A Defendant’s Rights
You may be present whenever your cases is being heard
You may have a lawyer effectively represent and advise you. This right exists at all “critical stages” of a criminal trial, which include:
lineup identification after being charged
questioning after being charged
trial; pretrial hearings; post-trial motions
You have the absolute right to represent yourself, assuming you make a knowing and intelligent waiver of your right to an attorney
You may have an attorney appointed to represent you at public expense if incarceration (jail) is a possible punishment and you qualify as indigent.
You have the right to a speedy trial. Unless you waive this right, you must be brought to trial within 60 days if you are held in jail pending trial; otherwise, trial must occur within 90 days.
You are presumed innocent unless the prosecution can prove every element of a crime beyond a reasonable doubt.
You cannot be put in jeopardy twice for the same offense. Jeopardy attaches after the jury is selected and sworn, or in a bench trial, once evidence is presented.

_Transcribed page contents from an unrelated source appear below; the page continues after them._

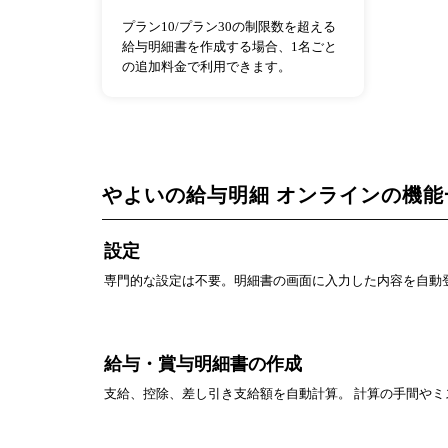
プラン10/プラン30の制限数を超える
給与明細書を作成する場合、1名ごと
の追加料金で利用できます。
やよいの給与明細 オンラインの機能
設定
専門的な設定は不要。明細書の画面に入力した内容を自動
給与・賞与明細書の作成
支給、控除、差し引き支給額を自動計算。 計算の手間やミ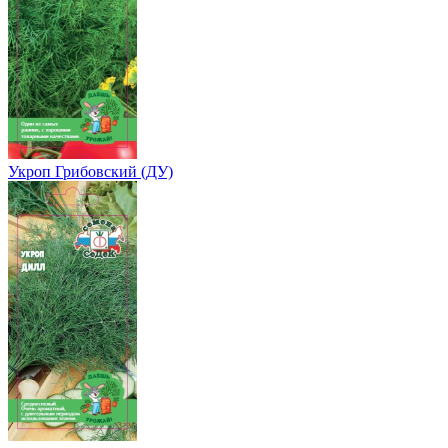
Укроп Грибовский (ДУ)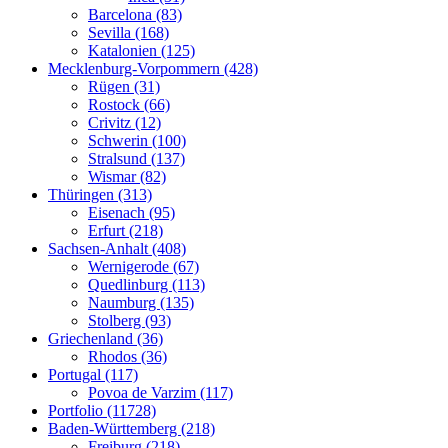
Barcelona (83)
Sevilla (168)
Katalonien (125)
Mecklenburg-Vorpommern (428)
Rügen (31)
Rostock (66)
Crivitz (12)
Schwerin (100)
Stralsund (137)
Wismar (82)
Thüringen (313)
Eisenach (95)
Erfurt (218)
Sachsen-Anhalt (408)
Wernigerode (67)
Quedlinburg (113)
Naumburg (135)
Stolberg (93)
Griechenland (36)
Rhodos (36)
Portugal (117)
Povoa de Varzim (117)
Portfolio (11728)
Baden-Württemberg (218)
Freiburg (218)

The protection against double jeopardy prohibits a new trial after a mistrial has been declared without the defendant’s request or consent, unless there is “manifest necessity” for the mistrial.
You may cross-examine any witness who testifies against you.
You may call witnesses to testify in your own behalf.
You may remain silent, either by refusing to testify or make any statements, and the silence may not be used as evidence that you have committed the crime charged. (This is known as “taking the Fifth”).
You may have a jury trial, and all jurors must agree on your guilt for you to be convicted.
You may appeal any decision made by the trial court or jury.
You waive the right to a trial and the right to appeal a finding of guilt by entering a “guilty plea.”
Except for in capital offenses, a defendant has a constitutional right to bail, which is to be set at the lowest level necessary to ensure the defendant’s appearance at all mandatory court dates.